Trying to draw an equivalency between code and weights is [edited for temperament, I guess] not right. They are built from the source material supplied to an algorithm. Weights are data, not code.
Otherwise, everyone on the internet would be an author, and would have a say in the licensing of the weights.
By the same logic, the comparison between a compiled artifact and weights fails because the weights are not "compiled" in any meaningful sense. Analogies will always fail, which is why "preferred form for making modifications" is the rod we use, not vague attempts at drawing analogies between completely different development processes.
> They are built from the source material supplied to an algorithm. Weights are data, not code.
As Lispers know well, code is data and data is code. You can't draw a line in the sand and definitively say that on this side of the line is just code and on that side is just data.

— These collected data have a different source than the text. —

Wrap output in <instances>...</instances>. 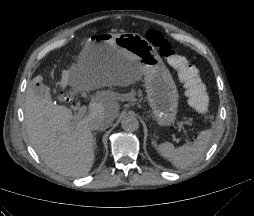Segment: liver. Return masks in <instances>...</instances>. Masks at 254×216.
<instances>
[{"label":"liver","instance_id":"1","mask_svg":"<svg viewBox=\"0 0 254 216\" xmlns=\"http://www.w3.org/2000/svg\"><path fill=\"white\" fill-rule=\"evenodd\" d=\"M85 49L86 46L78 62L82 61ZM78 62L62 71L61 80L56 83L62 89L68 85L86 91L123 87L143 76L122 52H117L105 65L89 66ZM41 80V75L36 76L26 93L25 124L30 143L46 165L57 173L73 177L87 175L95 159L89 122L95 116H104L112 123L119 116L118 101L122 96L110 90L99 91L92 97L85 117L78 119L67 107L54 104L50 97L34 90V84Z\"/></svg>","mask_w":254,"mask_h":216}]
</instances>
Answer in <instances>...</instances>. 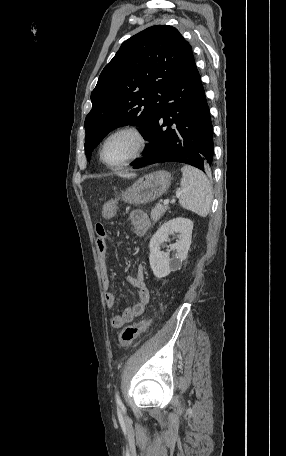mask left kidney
<instances>
[{
    "label": "left kidney",
    "mask_w": 286,
    "mask_h": 456,
    "mask_svg": "<svg viewBox=\"0 0 286 456\" xmlns=\"http://www.w3.org/2000/svg\"><path fill=\"white\" fill-rule=\"evenodd\" d=\"M192 230L193 222L190 219L179 217L164 223L153 235L149 244V262L157 278L166 277L171 271L180 269L191 245ZM174 232L179 233V240L170 246L172 250L176 251L175 257L171 259L168 253L160 250V246Z\"/></svg>",
    "instance_id": "obj_1"
}]
</instances>
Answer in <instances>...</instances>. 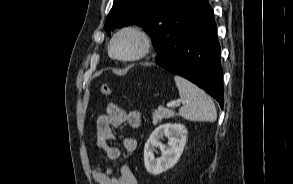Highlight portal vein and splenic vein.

In terms of how they behave, weights function as code that is executed by an interpreter that we call an inference engine.
I'm not comfortable with calling the resulting weights "open source", since people can't look at a set of weights and understand all of the components in the same way as actual source code. It's more like "freeware". You might be able to disassemble it with some work, but otherwise it's an incomprehensible thing you can run and have for free. I think it would be more appropriate to co-opt the term "open source" for weights generated from freely available material, because then there is no confusion whether the "source" is open.
And this is what I think everyone is actually dancing around: I suspect the insistence on publishing the training data has very little to do with a sense of purity around the definition of Open Source and everything to do with frustrations about copyright and intellectual property.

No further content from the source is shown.